= Hunter Island (British Columbia) =

Island on the coast of British Columbia, Canada

Hunter Island is an island on the coast of the Canadian province of British Columbia. It is located inshore from Queen Charlotte Sound, about 130 km north of the town of Port Hardy at the north end of Vancouver Island.

A number of small islands lie to the south of Hunter Island, including Stirling Island and Nalau Island. South of these, across Hakai Passage, is Calvert Island. To the east Fitz Hugh Sound, part of the Inside Passage, separates Hunter Island from the mainland and King Island, which is mostly within the inland reaches of Dean Channel, one of the largest coastal fjords. Queens Sound lies to the west, between Hunter Island and the Goose Group archipelago. Also on the west side of Hunter Island is Cultus Sound, so named because it is the most treacherous of the three approaches to Bella Bella (cultus means "bad" or "worthless" in the Chinook Jargon). To the southwest is Kildidt Sound. To the north Hunter Island is separated from Denny Island by Lama Passage, and from Campbell Island by Hunter Channel. Fitz Hugh Sound and Lama Pass are part of the main Inside Passage route.

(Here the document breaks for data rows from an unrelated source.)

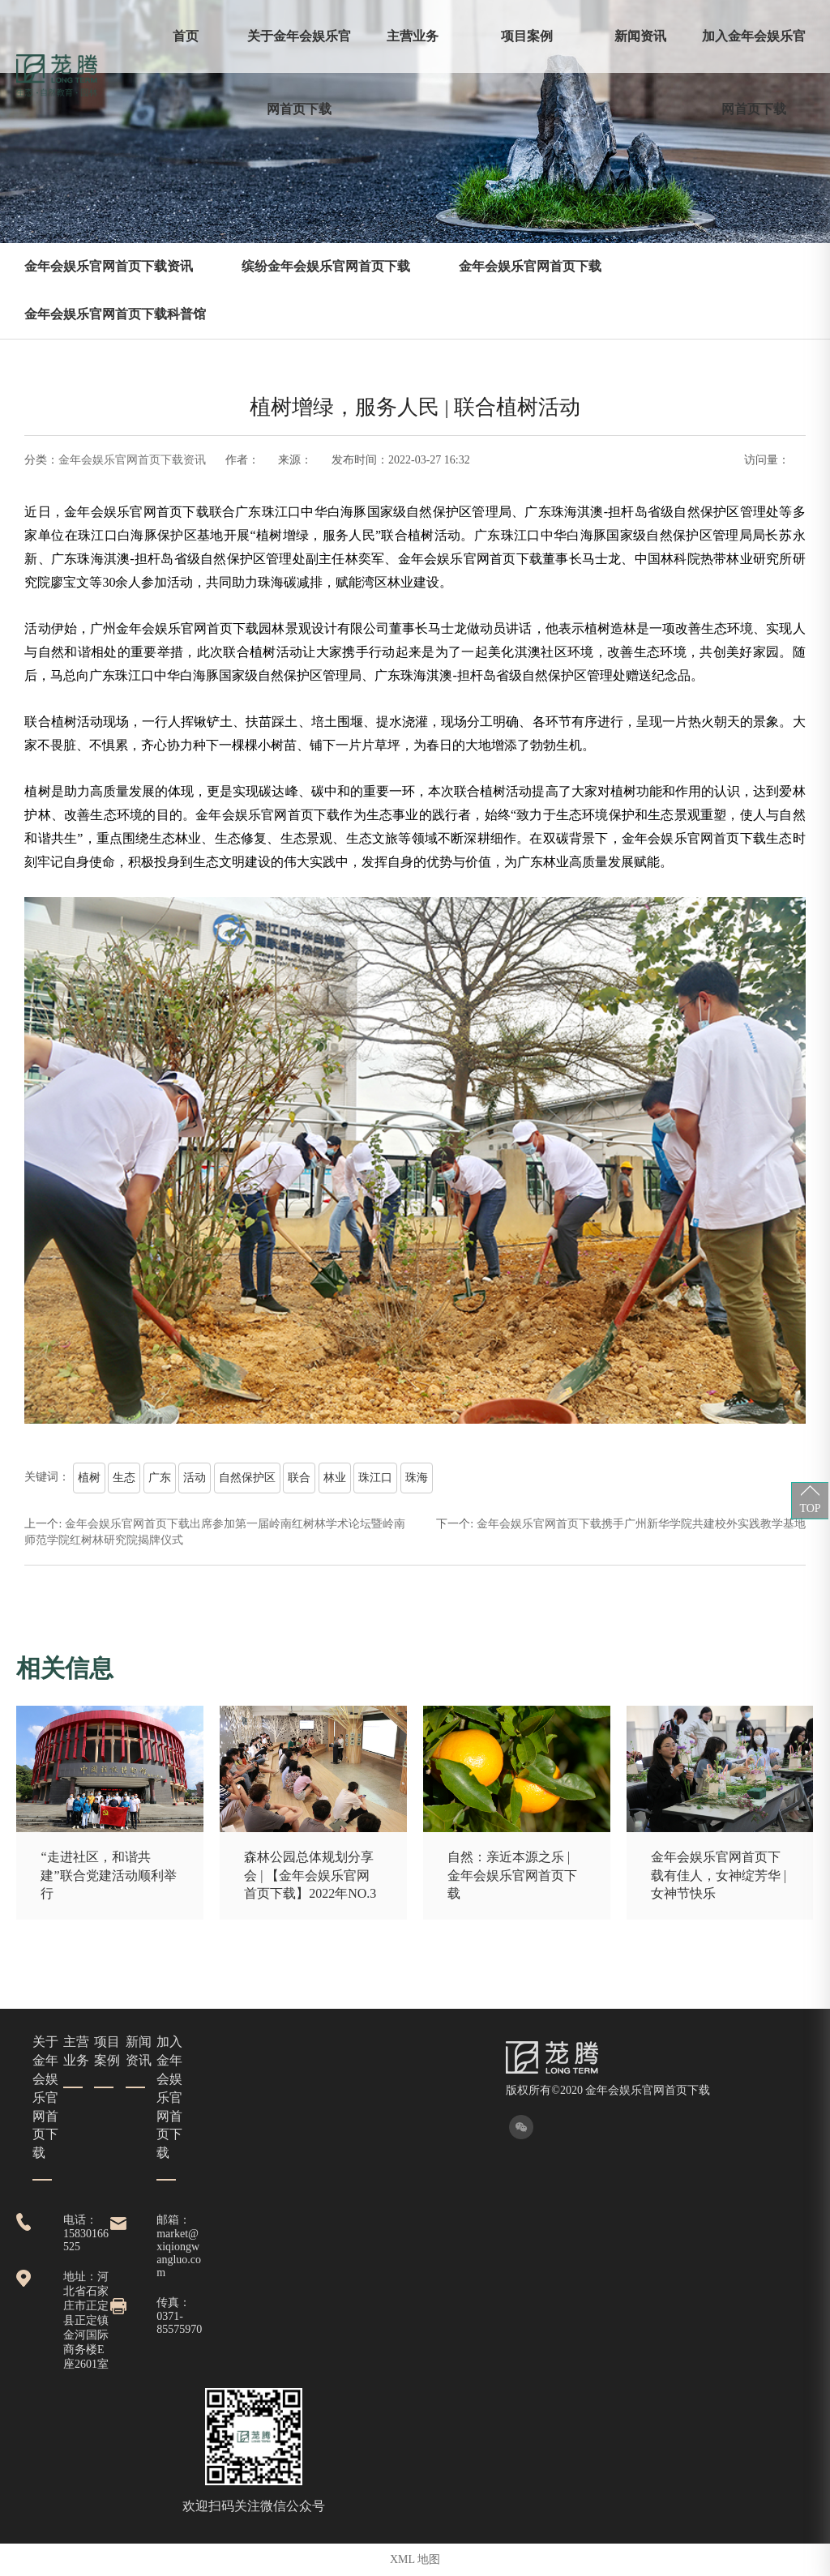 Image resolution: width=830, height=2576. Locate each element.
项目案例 (527, 36)
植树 (89, 1478)
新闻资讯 (640, 36)
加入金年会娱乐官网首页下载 (754, 72)
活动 (194, 1478)
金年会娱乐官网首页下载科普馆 (115, 314)
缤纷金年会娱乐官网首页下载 (326, 266)
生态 (124, 1478)
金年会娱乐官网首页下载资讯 (108, 266)
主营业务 (413, 36)
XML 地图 (415, 2559)
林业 (334, 1478)
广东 (159, 1478)
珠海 (416, 1478)
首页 (186, 36)
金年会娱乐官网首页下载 (530, 266)
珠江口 (375, 1478)
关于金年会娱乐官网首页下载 (299, 72)
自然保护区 (247, 1478)
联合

Hunter Island is 34 km long and ranges in width from 5 km to 16 km. It is 334 km2 in area. The island reaches 899 m in elevation.

==Protected areas==
Just south of Hunter Island in Hakai Pass is the Hakai Lúxvbálís Conservancy area. At more than 1200 km2 of land and sea, it is the largest provincial marine protected area on the British Columbia coast.

Hakai Provincial Recreation Area, 50,707 ha in size, includes the southern part of Hunter Island and the northern part of Calvert Island, as well as numerous smaller islands in the area.